This work addresses the significant challenge of enabling real-time object detection on nano-drones constrained by approximately 10 MiB of memory and 1 W of power consumption. The authors propose an adaptive object detection method tailored for such platforms, introducing— for the first time—an early-exit mechanism into dense prediction tasks on nano-drones. Their approach combines a lightweight MobileNet-SSD backbone with an auxiliary null-frame classifier that dynamically identifies frames containing no objects of interest and terminates inference early, thereby reducing average latency. Implemented on the Bitcraze Crazyflie 2.1 platform, the method achieves up to a 24% improvement in throughput while sacrificing only 0.015 mAP in accuracy, demonstrating an effective trade-off between computational efficiency and detection performance.

Deploying tiny computer vision Deep Neural Networks (DNNs) on-board nano-sized drones is key for achieving autonomy, but is complicated by the extremely tight constraints of their computational platforms (approximately 10 MiB memory, 1 W power budget).
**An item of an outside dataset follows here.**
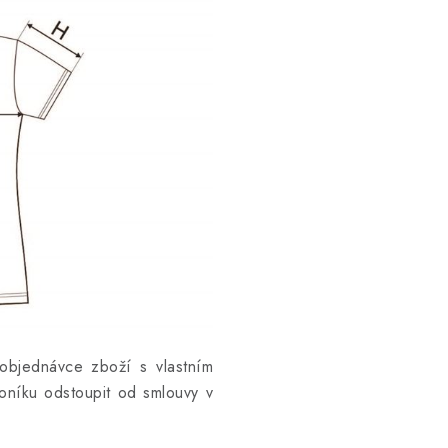
objednávce zboží s vlastním
níku odstoupit od smlouvy v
Early-exit adaptive DNNs that dial down the computational effort for "easy-to-process" input frames represent a promising way to reduce the average inference latency. However, while this approach is extensively studied for classification, its application to dense tasks like object detection (OD) is not straightforward. In this paper, we propose BlankSkip, an adaptive network for on-device OD that leverages a simple auxiliary classification task for early exit, i.e., identifying frames with no objects of interest. With experiments using a real-world nano-drone platform, the Bitcraze Crazyflie 2.1, we achieve up to 24% average throughput improvement with a limited 0.015 mean Average Precision (mAP) drop compared to a static MobileNet-SSD detector, on a state-of-the-art nano-drones OD dataset.